### Work order
Write the listing below out again word for word, without a single picture.

### Records provided
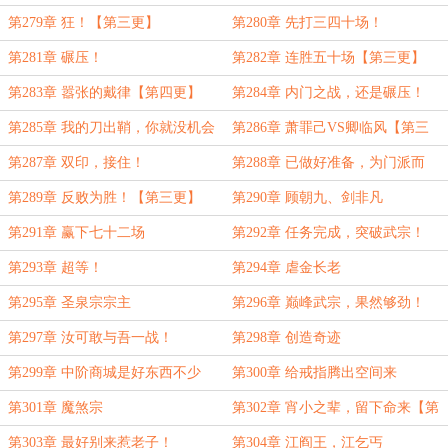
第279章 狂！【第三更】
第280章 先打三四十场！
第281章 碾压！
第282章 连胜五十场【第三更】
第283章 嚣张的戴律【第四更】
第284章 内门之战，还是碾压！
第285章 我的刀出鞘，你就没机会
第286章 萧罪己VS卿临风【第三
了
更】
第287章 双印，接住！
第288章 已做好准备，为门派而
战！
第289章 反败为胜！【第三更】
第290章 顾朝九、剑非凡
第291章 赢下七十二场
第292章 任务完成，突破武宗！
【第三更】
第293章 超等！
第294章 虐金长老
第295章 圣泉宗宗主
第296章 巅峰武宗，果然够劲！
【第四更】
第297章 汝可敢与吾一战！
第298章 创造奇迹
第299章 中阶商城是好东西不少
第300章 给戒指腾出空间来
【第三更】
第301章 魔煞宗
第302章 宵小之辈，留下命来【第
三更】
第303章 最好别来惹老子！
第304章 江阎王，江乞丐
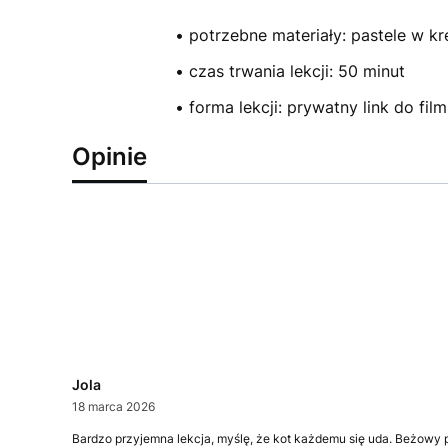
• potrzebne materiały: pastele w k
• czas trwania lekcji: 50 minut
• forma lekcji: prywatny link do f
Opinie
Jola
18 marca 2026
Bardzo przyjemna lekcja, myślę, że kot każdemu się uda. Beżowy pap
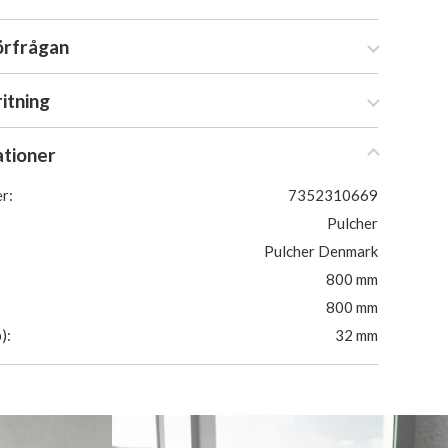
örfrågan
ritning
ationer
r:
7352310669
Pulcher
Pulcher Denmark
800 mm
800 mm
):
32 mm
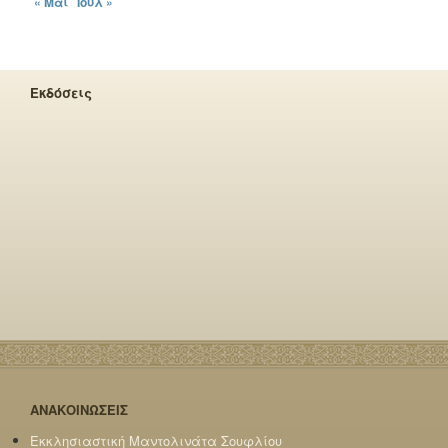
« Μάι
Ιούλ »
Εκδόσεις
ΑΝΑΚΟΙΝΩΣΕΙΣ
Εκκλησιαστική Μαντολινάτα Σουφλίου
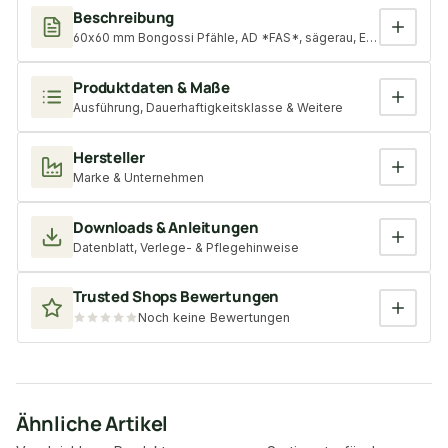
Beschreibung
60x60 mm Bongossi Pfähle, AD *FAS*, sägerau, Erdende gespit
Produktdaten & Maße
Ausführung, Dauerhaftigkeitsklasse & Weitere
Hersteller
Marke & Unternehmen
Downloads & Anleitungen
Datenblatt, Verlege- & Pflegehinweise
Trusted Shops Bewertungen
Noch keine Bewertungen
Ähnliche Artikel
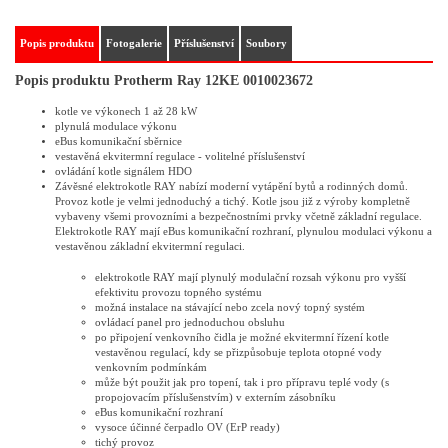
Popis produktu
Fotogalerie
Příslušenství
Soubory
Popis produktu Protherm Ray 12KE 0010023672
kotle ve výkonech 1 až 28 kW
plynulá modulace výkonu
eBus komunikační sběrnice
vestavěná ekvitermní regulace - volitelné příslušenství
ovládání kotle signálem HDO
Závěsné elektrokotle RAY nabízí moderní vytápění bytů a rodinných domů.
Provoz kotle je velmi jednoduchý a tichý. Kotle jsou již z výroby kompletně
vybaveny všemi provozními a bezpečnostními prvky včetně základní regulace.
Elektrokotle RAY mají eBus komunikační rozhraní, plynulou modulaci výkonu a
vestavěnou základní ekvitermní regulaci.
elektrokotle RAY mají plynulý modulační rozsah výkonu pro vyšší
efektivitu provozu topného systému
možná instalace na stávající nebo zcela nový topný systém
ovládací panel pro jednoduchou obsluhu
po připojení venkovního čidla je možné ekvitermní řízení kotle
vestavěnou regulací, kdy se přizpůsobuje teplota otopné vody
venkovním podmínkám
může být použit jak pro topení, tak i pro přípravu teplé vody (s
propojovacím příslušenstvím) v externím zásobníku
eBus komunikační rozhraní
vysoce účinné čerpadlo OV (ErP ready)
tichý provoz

### Task result
第279章 狂！【第三更】
第280章 先打三四十场！
第281章 碾压！
第282章 连胜五十场【第三更】
第283章 嚣张的戴律【第四更】
第284章 内门之战，还是碾压！
第285章 我的刀出鞘，你就没机会
第286章 萧罪己VS卿临风【第三
了
更】
第287章 双印，接住！
第288章 已做好准备，为门派而
战！
第289章 反败为胜！【第三更】
第290章 顾朝九、剑非凡
第291章 赢下七十二场
第292章 任务完成，突破武宗！
【第三更】
第293章 超等！
第294章 虐金长老
第295章 圣泉宗宗主
第296章 巅峰武宗，果然够劲！
【第四更】
第297章 汝可敢与吾一战！
第298章 创造奇迹
第299章 中阶商城是好东西不少
第300章 给戒指腾出空间来
【第三更】
第301章 魔煞宗
第302章 宵小之辈，留下命来【第
三更】
第303章 最好别来惹老子！
第304章 江阎王，江乞丐
• potrzebne materiały: pastele w k
• czas trwania lekcji: 50 minut
• forma lekcji: prywatny link do f
Opinie
Jola
18 marca 2026
Bardzo przyjemna lekcja, myślę, że kot każdemu się uda. Beżowy pap
örfrågan
ritning
ationer
r:
7352310669
Pulcher
Pulcher Denmark
800 mm
800 mm
):
32 mm
« Μάι
Ιούλ »
Εκδόσεις
ΑΝΑΚΟΙΝΩΣΕΙΣ
Εκκλησιαστική Μαντολινάτα Σουφλίου
Beschreibung
60x60 mm Bongossi Pfähle, AD *FAS*, sägerau, Erdende gespit
Produktdaten & Maße
Ausführung, Dauerhaftigkeitsklasse & Weitere
Hersteller
Marke & Unternehmen
Downloads & Anleitungen
Datenblatt, Verlege- & Pflegehinweise
Trusted Shops Bewertungen
Noch keine Bewertungen
Ähnliche Artikel
Popis produktu
Fotogalerie
Příslušenství
Soubory
Popis produktu Protherm Ray 12KE 0010023672
kotle ve výkonech 1 až 28 kW
plynulá modulace výkonu
eBus komunikační sběrnice
vestavěná ekvitermní regulace - volitelné příslušenství
ovládání kotle signálem HDO
Závěsné elektrokotle RAY nabízí moderní vytápění bytů a rodinných domů.
Provoz kotle je velmi jednoduchý a tichý. Kotle jsou již z výroby kompletně
vybaveny všemi provozními a bezpečnostními prvky včetně základní regulace.
Elektrokotle RAY mají eBus komunikační rozhraní, plynulou modulaci výkonu a
vestavěnou základní ekvitermní regulaci.
elektrokotle RAY mají plynulý modulační rozsah výkonu pro vyšší
efektivitu provozu topného systému
možná instalace na stávající nebo zcela nový topný systém
ovládací panel pro jednoduchou obsluhu
po připojení venkovního čidla je možné ekvitermní řízení kotle
vestavěnou regulací, kdy se přizpůsobuje teplota otopné vody
venkovním podmínkám
může být použit jak pro topení, tak i pro přípravu teplé vody (s
propojovacím příslušenstvím) v externím zásobníku
eBus komunikační rozhraní
vysoce účinné čerpadlo OV (ErP ready)
tichý provoz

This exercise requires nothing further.